In short, the concept is the journal that Dr. Jones, Sr. had in Indiana Jones and the Last Crusade, as written by the Dos Equis Most Interesting Man in the World. Here’s a few snippets of how he’s characterized in the commercials:

  • He has inside jokes with people he’s never met.

  • He lives vicariously, through himself.

  • He once taught a German shepherd how to bark in Spanish.

  • Two countries went to war to dispute HIS nationality.

  • He’s a lover not a fighter, but he’s also a fighter so don’t get any ideas.

  • His garden maze is responsible for more missing persons than the Bermuda triangle.

  • His business card simply says, ‘I’ll Call You.”

  • If he was to pat you on the back, you would list it on your resume.

  • He once played a game of Russian Roulette with a fully loaded magnum and won.

  • He is the life of parties that he has never attended.

  • He once won the Tour-de-France but was disqualified for riding a unicycle.

  • He is left-handed. And right-handed.

  • Time waits on no one, but him.

We thought our idea was so revolutionary- What would the entries be if the Most Interesting Man in The World had a Grail Diary? How to tame a Bengalese Tiger, Routes to Avoid on the North Face, Tips For Getting Through Customs in North Korea, What the Dalai Lama Told Me About My Last Three Lives, The Paella Recipe I Served The Spanish Prime Minister. 

It was only later that I understood that we had blundered into a very ancient concept- that of a commonplace book. Here is Ryan Holiday talking about it.

From Holiday: “A commonplace book is a central resource or depository for ideas, quotes, anecdotes, observations, and information you come across during your life and didactic pursuits. The purpose of the book is to record and organize these gems for later use in your life — in your business, in your writing, speaking or whatever it is that you do.”

Some of the greatest men and women in history have kept these books.

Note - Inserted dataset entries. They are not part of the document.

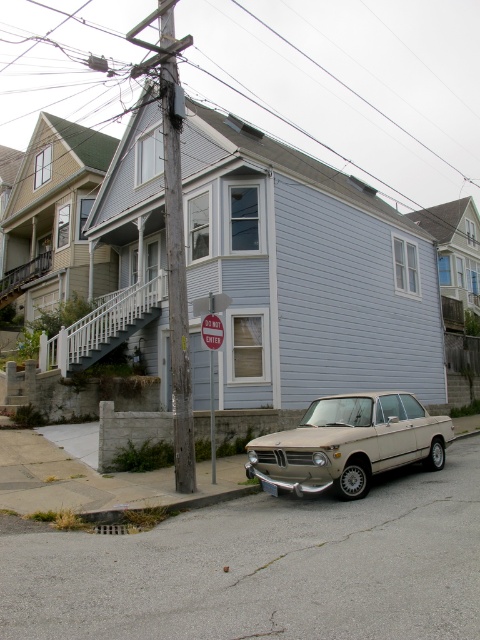 Question: Is metallic wire at upper center behind red painted metal stop sign at center?

Choices:
 (A) yes
 (B) no

Answer: (A)

Question: Which point is farther from the camera taking this photo?

Choices:
 (A) click(157, 56)
 (B) click(112, 83)
 (C) click(211, 499)
 (D) click(205, 324)

Answer: (B)

Question: Does metallic wire at upper center have a lesser width compared to wooden utility pole at center?

Choices:
 (A) no
 (B) yes

Answer: (A)

Question: Which of the following is the closest to the observer?

Choices:
 (A) gray concrete curb at lower center
 (B) beige matte sedan at center

Answer: (A)

Question: Can you confirm if gray concrete curb at lower center is thinner than red painted metal stop sign at center?

Choices:
 (A) yes
 (B) no

Answer: (B)

Question: Which of the following is the closest to the observer?

Choices:
 (A) (178, 410)
 (B) (210, 342)
 (C) (141, 515)
 (D) (377, 164)

Answer: (C) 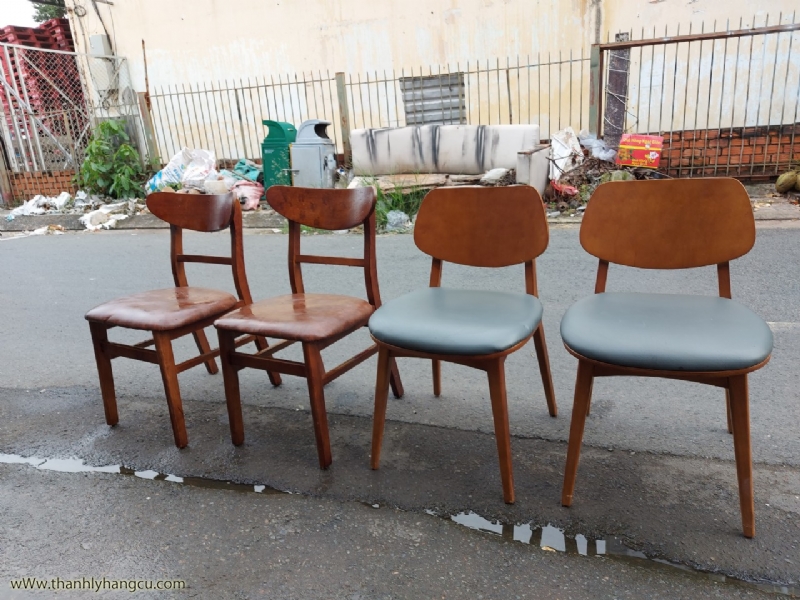 Locate an element on the screen. Image resolution: width=800 pixels, height=600 pixels. seats of the chairs is located at coordinates (188, 309), (312, 312), (478, 312), (688, 322). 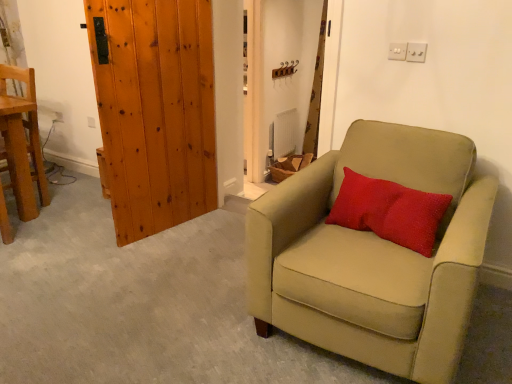 Locate an element on the screen. vacant space in front of wooden plank door at left is located at coordinates (162, 256). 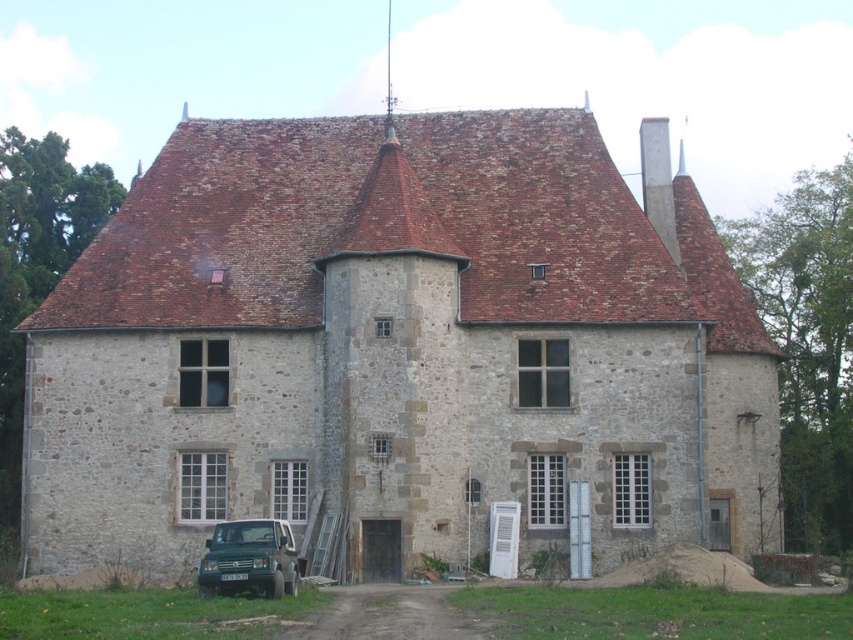 Between green matte suv at lower center and white concrete chimney at upper center, which one has less height?

Standing shorter between the two is green matte suv at lower center.

Does green matte suv at lower center have a greater height compared to white concrete chimney at upper center?

Incorrect, green matte suv at lower center's height is not larger of white concrete chimney at upper center's.

The image size is (853, 640). What do you see at coordinates (248, 560) in the screenshot?
I see `green matte suv at lower center` at bounding box center [248, 560].

Locate an element on the screen. This screenshot has width=853, height=640. green matte suv at lower center is located at coordinates (248, 560). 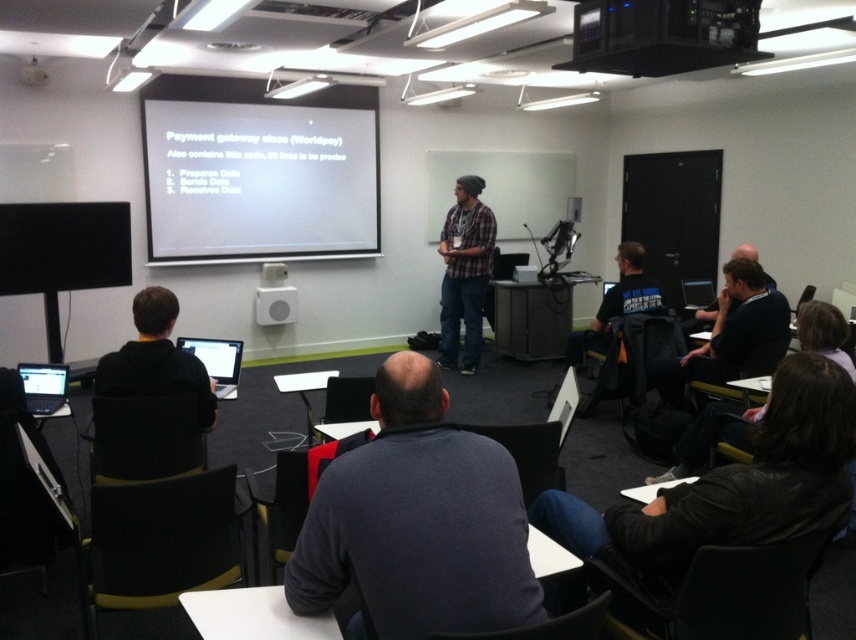 You are a student sitting at the back of the classroom and want to borrow a laptop charger from the matte black laptop at lower left. However, there is a black hoodie at left in the way. Can you reach the laptop charger without moving the hoodie?

The black hoodie at left is positioned on the right side of matte black laptop at lower left. Since the hoodie is to the right of the laptop, you can reach around the left side of the hoodie to access the laptop charger without moving it.

You are a student in the classroom and you need to reach the dark gray sweater at center to grab a pen. However, there is a matte black laptop at lower left in your way. Can you easily reach the sweater without moving the laptop?

The dark gray sweater at center is positioned under the matte black laptop at lower left, so you can easily reach it without moving the laptop since it is located beneath it.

Marcus Aurelius kept one–which more or less became Meditations. Petrarch kept one. Montaigne, who invented the essay, kept a handwritten compilation of sayings, maxims and quotations from literature and history that he felt were important. His earliest essays were little more than compilations of these thoughts. Napoleon, Thomas Jefferson, and Virginia Woolf all kept one. HL Mencken, who, as his biographer put it, “methodically filled notebooks with incidents, recording straps of dialog and slang” and favorite bits from newspaper columns he liked. Bill Gates keeps one.

The picture above is a few examples of grail diaries/commonplace books I have kept over the years. As Herbert Simon says, “In a wealth of information there is a poverty of attention.” Keeping a Grail Diary is a way to push back against the flood, the glut of sensory input. To curate and capture what is important to you.

Some people keep digital commonplace books in knowledge management software such as Notion, Obsidian, Google Keep, etc. While I do think this is valuable, there is something about the analog process of capturing quotes, concepts, ideas, and aspirations through the embodied process of writing that encodes the knowledge. 

Nassim Taleb discusses the difference between Fragile, Robust/Resilient, and Antifragile in Antifragile: Things That Gain From Disorder. Knowledge captured electronically is Fragile. You can run out of power, drop your device in water, have a software or server crash. A physical notebook is Resilient- you can throw it in your pack for any Zombie Apocalypse style scenarios that go down over the next decade, or just to peruse on a long plane flight. Finally, the act of physically writing things down will encode it into your Memory, which would be the most Antifragile of the three. Memorization allows you to transmit the gathered wisdom to others orally, and update it faster than a digital or analog repository. 

Keeping a commonplace book aids in capturing the relevant tidbits of your life, fosters creative breakthroughs through cross-disciplinary connections, and facilitates the emergence of wisdom. Do it!